Washington
AP
–
Louis DejoyThe head of the American postal service intends to resign, the Federal Agency said on Tuesday, after a mandate of almost five years marked by the coronavirus pandemic, increases in electoral bulletins by mail.
In a Monday letter, the post owner, Dejoy, asked the postal service board of directors to start looking for his successor.
“As you know, I worked tirelessly to direct the 640,000 men and women of the postal service to accomplish an extraordinary transformation,” he wrote. “We served the American people through an unprecedented pandemic and through a period of strong inflation and sensational policy.”
Dejoy took the lead in the summer of 2020 during the first term of President Donald Trump. He was a republican donor who had a logistics company before taking office and was the first post master in almost two decades who was not a career postal employee.
Dejoy has developed a 10 -year plan to modernize STEM operations and losses. He previously declared that postal customers should get used to increases in “uncomfortable” rate because the postal service seeks to stabilize its finances and become more self -sufficient.
The plan calls to make the mail delivery system more efficient and less expensive by consolidating mail treatment centers. Critics, including members of the congress of several states, said that the first consolidations had slowed the service and that new consolidations could particularly affect the delivery of rural mail.

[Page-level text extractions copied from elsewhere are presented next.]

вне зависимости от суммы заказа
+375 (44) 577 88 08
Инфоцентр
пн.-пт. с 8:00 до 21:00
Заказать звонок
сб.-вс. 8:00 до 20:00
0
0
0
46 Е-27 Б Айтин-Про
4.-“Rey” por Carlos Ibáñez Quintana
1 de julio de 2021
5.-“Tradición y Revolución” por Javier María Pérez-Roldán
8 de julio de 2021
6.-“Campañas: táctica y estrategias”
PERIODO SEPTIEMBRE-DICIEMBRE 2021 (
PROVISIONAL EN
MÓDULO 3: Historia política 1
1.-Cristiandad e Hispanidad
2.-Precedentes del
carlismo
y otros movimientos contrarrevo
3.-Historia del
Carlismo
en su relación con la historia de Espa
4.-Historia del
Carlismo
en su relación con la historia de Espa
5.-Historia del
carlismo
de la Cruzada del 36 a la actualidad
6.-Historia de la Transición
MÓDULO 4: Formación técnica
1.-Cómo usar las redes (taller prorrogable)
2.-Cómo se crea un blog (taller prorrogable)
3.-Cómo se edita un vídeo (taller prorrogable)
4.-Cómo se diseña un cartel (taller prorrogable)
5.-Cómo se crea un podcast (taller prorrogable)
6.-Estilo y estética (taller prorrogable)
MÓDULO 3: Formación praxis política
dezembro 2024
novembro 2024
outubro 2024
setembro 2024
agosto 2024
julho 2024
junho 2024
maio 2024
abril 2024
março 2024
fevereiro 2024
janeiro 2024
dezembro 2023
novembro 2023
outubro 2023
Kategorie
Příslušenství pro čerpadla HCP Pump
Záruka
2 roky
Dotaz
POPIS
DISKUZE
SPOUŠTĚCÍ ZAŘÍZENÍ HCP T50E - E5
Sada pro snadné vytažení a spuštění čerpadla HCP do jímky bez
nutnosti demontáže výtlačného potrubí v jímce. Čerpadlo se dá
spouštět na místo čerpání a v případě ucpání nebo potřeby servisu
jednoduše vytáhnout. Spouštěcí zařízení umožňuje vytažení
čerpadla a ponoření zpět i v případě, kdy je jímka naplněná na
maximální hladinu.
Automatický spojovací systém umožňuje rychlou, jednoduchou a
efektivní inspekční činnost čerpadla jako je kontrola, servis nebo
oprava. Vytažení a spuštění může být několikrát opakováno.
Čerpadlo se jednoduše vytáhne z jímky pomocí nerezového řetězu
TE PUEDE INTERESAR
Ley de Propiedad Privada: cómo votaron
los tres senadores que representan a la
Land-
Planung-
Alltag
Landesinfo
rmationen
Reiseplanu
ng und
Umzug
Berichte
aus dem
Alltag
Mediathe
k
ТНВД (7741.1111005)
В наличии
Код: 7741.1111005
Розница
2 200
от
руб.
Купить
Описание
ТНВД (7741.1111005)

Dejoy challenged this and said to a subcommittee of the American Chamber at a controversial hearing in September that the postal service had embarked on investments expected in “Ratty” facilities and to make other modifications to Create “a postal service for the future” which delivered the mail faster.
Dejoy also supervised the postal service in two presidential elections which saw peaks in postal bulletins.
Before the 2020 presidential election, a federal judge limited one of the cost reduction practices of the postal service after finding that it has contributed to delays in mail delivery. Dejoy had restricted overtime for the posts and stopped the agency’s long -standing practice to allow late and additional truck deliveries in the summer of 2020. The moves reduced costs but meant that certain letters were left To be delivered the next day.
Dejoy said in his letter that he was determined to be “as useful as possible to facilitate a transition”.